Crawford composed the piece featuring performance by students Julian Maddox, Jason Shu, Alastair Witherspoon and Nygel Witherspoon from the University of Minnesota’s School of Music.

As Crawford explains in the video, “Each instrument represents a specific part of the Northern Hemisphere. The cello matches the temperature of the equatorial zone. The viola tracks the mid latitudes. The two violins separately follow temperatures in the high latitudes and in the arctic.” The pitch of each note is tuned to the average annual temperature in each region, so low notes represent cold years and high notes represent warm years.
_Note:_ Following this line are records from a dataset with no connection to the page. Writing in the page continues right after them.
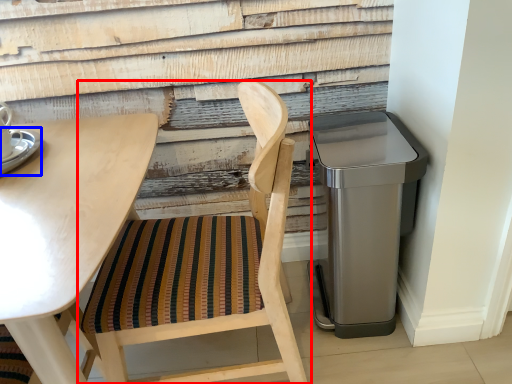 Question: Which of the following is the farthest to the observer, chair (highlighted by a red box) or saucer (highlighted by a blue box)?

Choices:
 (A) chair
 (B) saucer

Answer: (B) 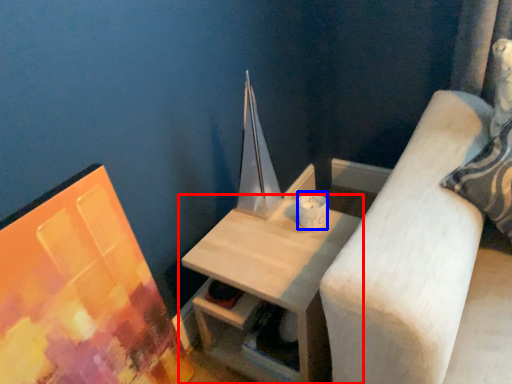 Question: Which object appears closest to the camera in this image, table (highlighted by a red box) or candle holder (highlighted by a blue box)?

Choices:
 (A) table
 (B) candle holder

Answer: (A) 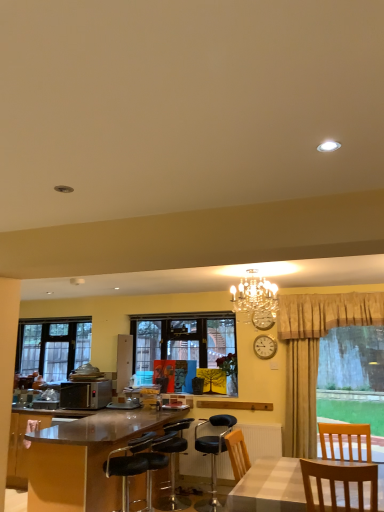 Question: From a real-world perspective, is wooden chair at center below clear glass window at left, positioned as the second window in front-to-back order?

Choices:
 (A) no
 (B) yes

Answer: (B)

Question: Considering the relative sizes of wooden chair at center and clear glass window at left, which is counted as the second window, starting from the right, in the image provided, is wooden chair at center bigger than clear glass window at left, which is counted as the second window, starting from the right,?

Choices:
 (A) yes
 (B) no

Answer: (B)

Question: From a real-world perspective, is wooden chair at center physically above clear glass window at left, positioned as the second window in front-to-back order?

Choices:
 (A) yes
 (B) no

Answer: (B)

Question: Is wooden chair at center behind clear glass window at left, which is counted as the first window, starting from the back?

Choices:
 (A) yes
 (B) no

Answer: (B)

Question: Is wooden chair at center outside clear glass window at left, which is counted as the second window, starting from the right?

Choices:
 (A) yes
 (B) no

Answer: (A)

Question: Can you confirm if wooden chair at center is taller than clear glass window at left, which is counted as the first window, starting from the back?

Choices:
 (A) yes
 (B) no

Answer: (B)

Question: Considering the relative sizes of black leather bar stool at lower left, the 2th chair when ordered from back to front, and shiny brown desk at lower left in the image provided, is black leather bar stool at lower left, the 2th chair when ordered from back to front, shorter than shiny brown desk at lower left?

Choices:
 (A) no
 (B) yes

Answer: (B)

Question: Could you tell me if black leather bar stool at lower left, placed as the third chair when sorted from right to left, is turned towards shiny brown desk at lower left?

Choices:
 (A) yes
 (B) no

Answer: (A)

Question: Is black leather bar stool at lower left, which is the second chair from front to back, completely or partially outside of shiny brown desk at lower left?

Choices:
 (A) no
 (B) yes

Answer: (A)

Question: Can you confirm if black leather bar stool at lower left, which is the second chair from front to back, is thinner than shiny brown desk at lower left?

Choices:
 (A) yes
 (B) no

Answer: (A)

Question: Does black leather bar stool at lower left, which is the second chair from front to back, have a smaller size compared to shiny brown desk at lower left?

Choices:
 (A) no
 (B) yes

Answer: (B)

Question: From the image's perspective, is black leather bar stool at lower left, which is the second chair from front to back, below shiny brown desk at lower left?

Choices:
 (A) yes
 (B) no

Answer: (B)

Question: Is black leather bar stool at center, the first chair from the back, inside clear glass window at left, which is counted as the second window, starting from the right?

Choices:
 (A) no
 (B) yes

Answer: (A) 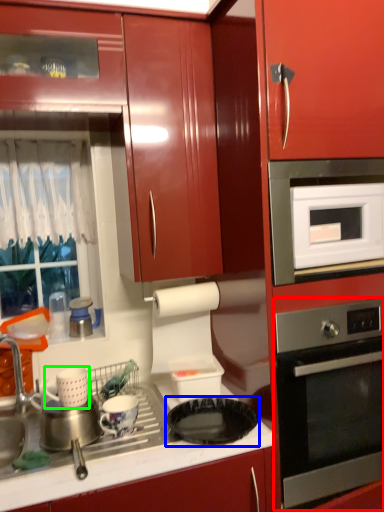 Question: Which is farther away from home appliance (highlighted by a red box)? gas stove (highlighted by a blue box) or appliance (highlighted by a green box)?

Choices:
 (A) gas stove
 (B) appliance

Answer: (B) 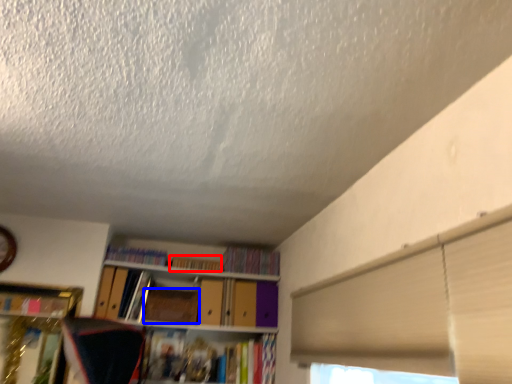 Question: Which object is further to the camera taking this photo, book (highlighted by a red box) or paperback book (highlighted by a blue box)?

Choices:
 (A) book
 (B) paperback book

Answer: (A) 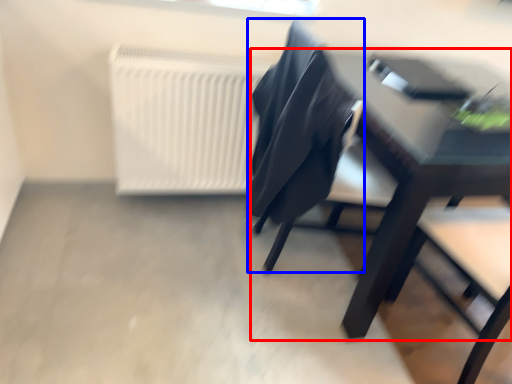 Question: Among these objects, which one is nearest to the camera, table (highlighted by a red box) or chair (highlighted by a blue box)?

Choices:
 (A) table
 (B) chair

Answer: (A) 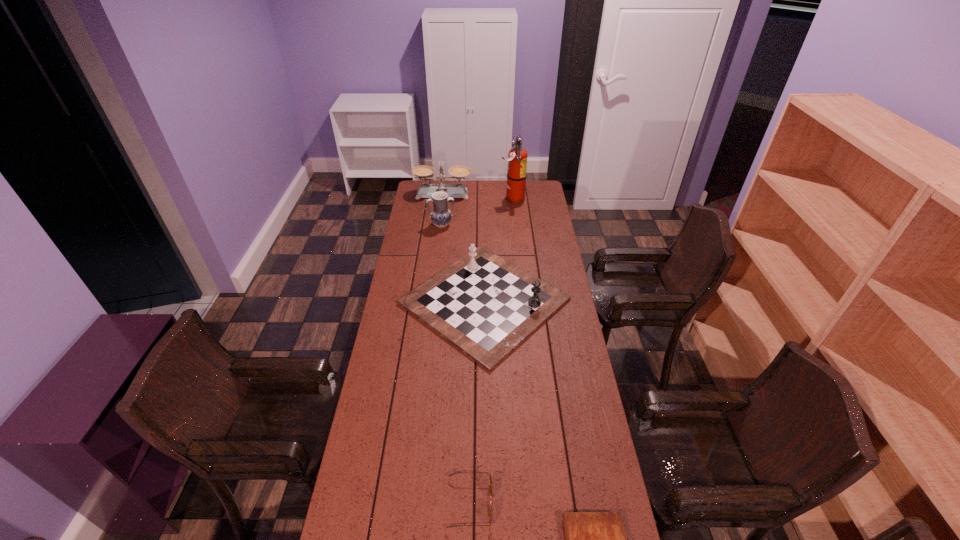 Locate an element on the screen. This screenshot has height=540, width=960. free spot located on the back of the pottery is located at coordinates (443, 215).

Where is `blank space located on the front of the fourth farthest object`? The image size is (960, 540). blank space located on the front of the fourth farthest object is located at coordinates (485, 383).

Where is `vacant region located on the lenses of the second shortest object`? vacant region located on the lenses of the second shortest object is located at coordinates click(x=610, y=503).

Identify the location of fire extinguisher positioned at the far edge. (517, 157).

Find the location of a particular element. scale that is at the far edge is located at coordinates (424, 172).

I want to click on scale that is at the left edge, so click(424, 172).

Where is `pottery at the left edge`? This screenshot has width=960, height=540. pottery at the left edge is located at coordinates (441, 216).

I want to click on gameboard located at the left edge, so click(x=485, y=306).

This screenshot has height=540, width=960. Find the location of `fire extinguisher located in the right edge section of the desktop`. fire extinguisher located in the right edge section of the desktop is located at coordinates (517, 157).

You are a GUI agent. You are given a task and a screenshot of the screen. Output one action in this format:
    pyautogui.click(x=<x>, y=<y>)
    Task: Click on the gameboard that is at the right edge
    This screenshot has width=960, height=540.
    Given the screenshot: What is the action you would take?
    pyautogui.click(x=485, y=306)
Crawford and St. George decided to focus on northern latitudes to highlight the exceptional rate of change in the Arctic. St. George says the duo plans to write music representing the southern half of the planet, too, but haven’t done so yet.

Through music, the composition bridges the divide between logic and emotion, St. George says. “We often think of the sciences and the arts as completely separate — almost like opposites, but using music to share these data is just as scientifically valid as plotting lines on a graph,” he says. “Listening to the violin climb almost the entire range of the instrument is incredibly effective at illustrating the magnitude of change — particularly in the Arctic which has warmed more than any other part of the planet.”